Dans cet essai, on retrouve le chercheur et le vulgarisateur qu’est Vincent Ouattara. En effet, cet essai est le prolongement d’un article scientifique publié en 2013 et intitulé « Approche ethnologique du roman à travers le cola ». Ce texte reprend cette intuition première, l’approfondit, en élargit le corpus et y ajoute des images d’illustration. Ce discours critique qui jette un pont de sens entre l’ethnologie et la littérature est l’ethno-critique qui pour Marie Scarpa est au confluent de plusieurs théories critiques et dont l’intérêt est de « montrer comment les données culturelles qui informent le texte littéraire en construisent l’ethnologique, l’ethno-poétique ».

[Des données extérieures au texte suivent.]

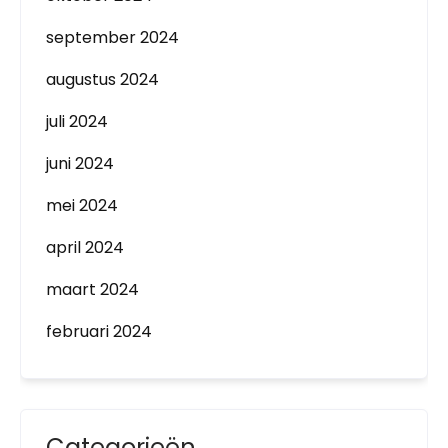
september 2024
augustus 2024
juli 2024
juni 2024
mei 2024
april 2024
maart 2024
februari 2024
Categorieën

Cet essai est la résultante d’une enquête de terrain adossée à une solide colonne théorique et un riche travail documentaire de sorte que de la science a la verticalité sereine et de terrain, l’horizontalité du réel. L’essai d’une centaine de pages se subdivise en deux grandes parties. La première s’attache à montrer la place du cola dans les pratiques sociales de deux communautés, les Lyelé et les Mossé. On découvre que le cola est un élément important dans les évènements sociaux pour le mariage, le baptême, l’accueil, la réconciliation. Il est aussi un élément de divination et pour les sacrifices en vue d’amadouer les esprits et d’avoir des augures favorables.
Des photos d’illustration en couleur accompagnent le texte et décline les différentes morphologies que peut prendre la noix de cola. On découvre le cola tel qu’on ne l’a jamais vu avec des nuances de couleurs qui vont du rouge au rose en passant par le mordoré, le blanc et le vert et des noms surprenants qui disent le génie des communautés à nommer métaphoriquement les choses. On ballade le regard sur ces images et ces micro-textes explicatifs comme si on est un promeneur dans un musée dédié à la noix de cola. C’est un choix heureux et heuristique de marier le texte aux images.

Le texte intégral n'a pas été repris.